*** Dataset entries ***

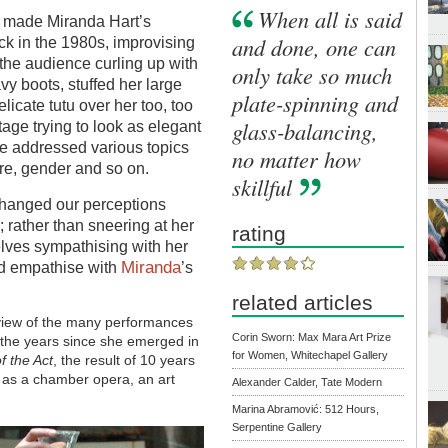
When all is said
o made Miranda Hart’s
and done, one can
k in the 1980s, improvising
 the audience curling up with
only take so much
y boots, stuffed her large
plate-spinning and
licate tutu over her too, too
glass-balancing,
age trying to look as elegant
he addressed various topics
no matter how
re, gender and so on.
skillful
t changed our perceptions
rather than sneering at her
rating
elves sympathising with her
Miranda
nd empathise with
’s
related articles
rview of the many performances
Corin Sworn: Max Mara Art Prize
 the years since she emerged in
for Women, Whitechapel Gallery
f the Act
, the result of 10 years
s as a chamber opera, an art
Alexander Calder, Tate Modern
Marina Abramović: 512 Hours,
Serpentine Gallery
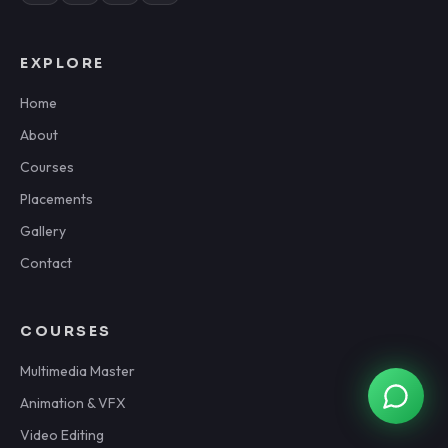
EXPLORE
Home
About
Courses
Placements
Gallery
Contact
COURSES
Multimedia Master
Animation & VFX
Video Editing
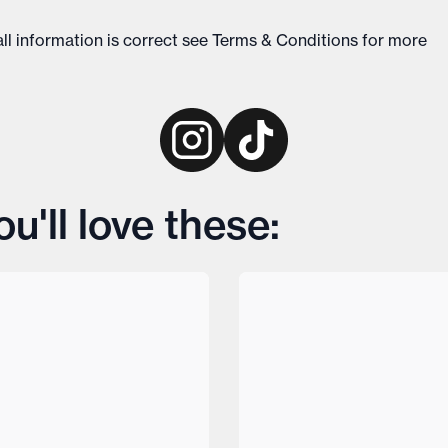
ll information is correct see
Terms & Conditions
for more
'll love these:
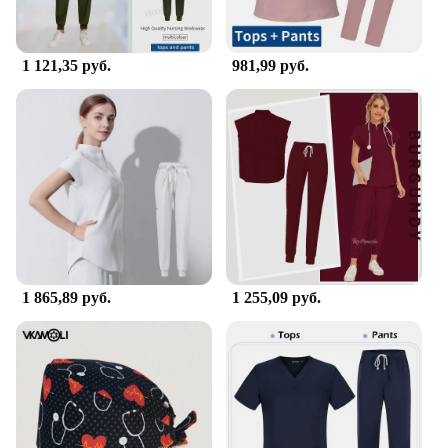
1 121,35 руб.
981,99 руб.
1 865,89 руб.
1 255,09 руб.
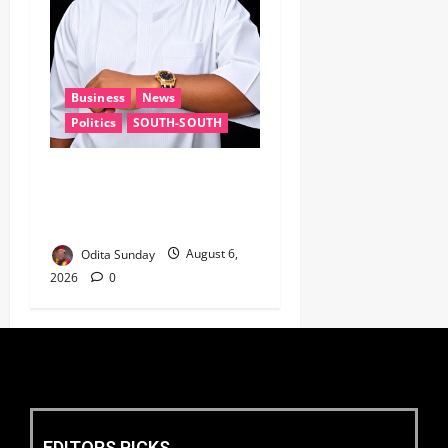
Business
News
Politics
SOUTH-SOUTH
Delta State Open for
Business, Elumelu Tells
Global Investors
Odita Sunday
August 6,
2026
0
EDITORS PICKS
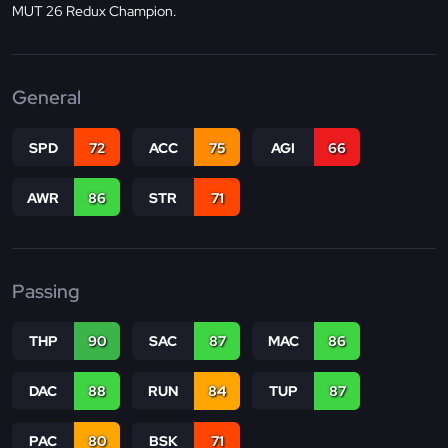
MUT 26 Redux Champion.
General
SPD
72
ACC
75
AGI
66
AWR
86
STR
71
Passing
THP
90
SAC
87
MAC
86
DAC
88
RUN
84
TUP
87
PAC
80
BSK
71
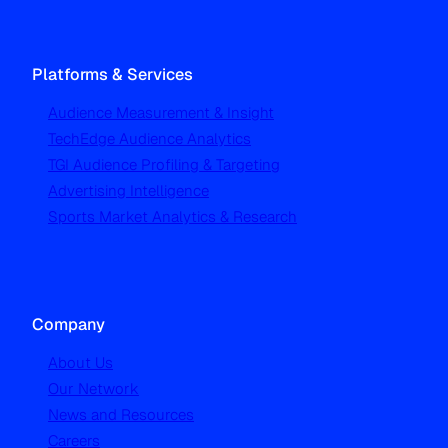
Platforms & Services
Audience Measurement & Insight
TechEdge Audience Analytics
TGI Audience Profiling & Targeting
Advertising Intelligence
Sports Market Analytics & Research
Company
About Us
Our Network
News and Resources
Careers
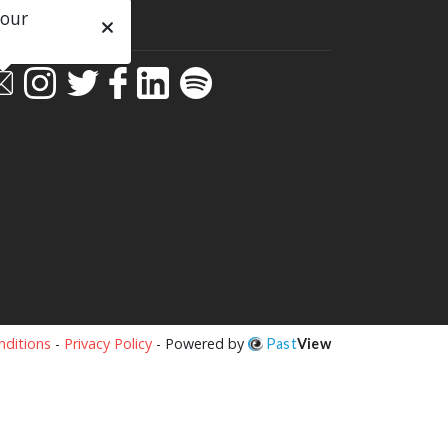
 our
ial
ditions
-
Privacy Policy
- Powered by
Past
View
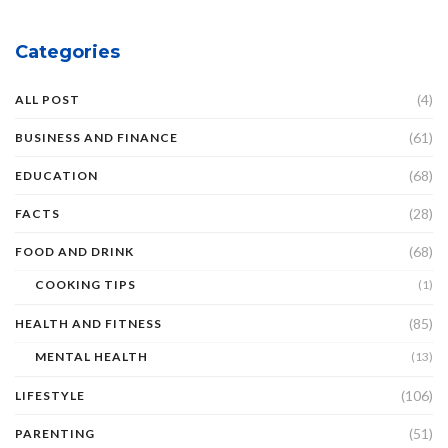
Categories
(4)
ALL POST
(61)
BUSINESS AND FINANCE
(68)
EDUCATION
(28)
FACTS
(68)
FOOD AND DRINK
COOKING TIPS
(1)
(85)
HEALTH AND FITNESS
MENTAL HEALTH
(13)
(106)
LIFESTYLE
(51)
PARENTING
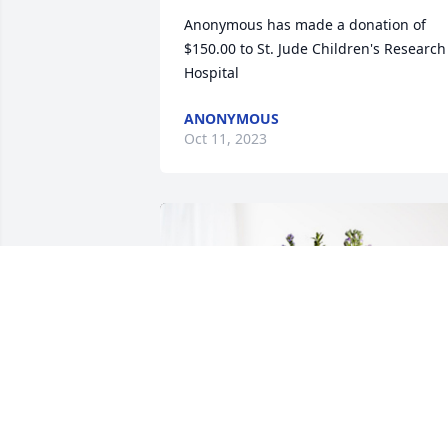
Anonymous has made a donation of 
$150.00 to St. Jude Children's Research 
Hospital
ANONYMOUS
Oct 11, 2023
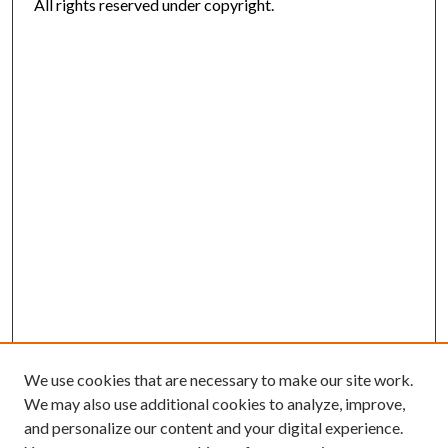
All rights reserved under copyright.
We use cookies that are necessary to make our site work.
We may also use additional cookies to analyze, improve,
and personalize our content and your digital experience.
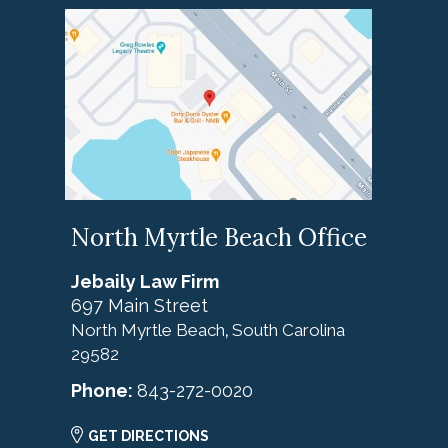
North Myrtle Beach Office
Jebaily Law Firm
697 Main Street
North Myrtle Beach
South Carolina
,
29582
Phone:
843-272-0020
GET DIRECTIONS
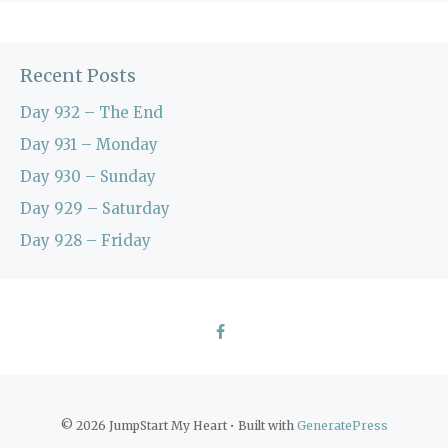
Recent Posts
Day 932 – The End
Day 931 – Monday
Day 930 – Sunday
Day 929 – Saturday
Day 928 – Friday
© 2026 JumpStart My Heart
• Built with
GeneratePress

*** End of Dataset entries ***

- [Work instruction]: Pictures do not belong in the copy. Repeat only the lines from the top of the records through the line containing "Serpentine Gallery".

- [Response]:
When all is said
o made Miranda Hart’s
and done, one can
k in the 1980s, improvising
 the audience curling up with
only take so much
y boots, stuffed her large
plate-spinning and
licate tutu over her too, too
glass-balancing,
age trying to look as elegant
he addressed various topics
no matter how
re, gender and so on.
skillful
t changed our perceptions
rather than sneering at her
rating
elves sympathising with her
Miranda
nd empathise with
’s
related articles
rview of the many performances
Corin Sworn: Max Mara Art Prize
 the years since she emerged in
for Women, Whitechapel Gallery
f the Act
, the result of 10 years
s as a chamber opera, an art
Alexander Calder, Tate Modern
Marina Abramović: 512 Hours,
Serpentine Gallery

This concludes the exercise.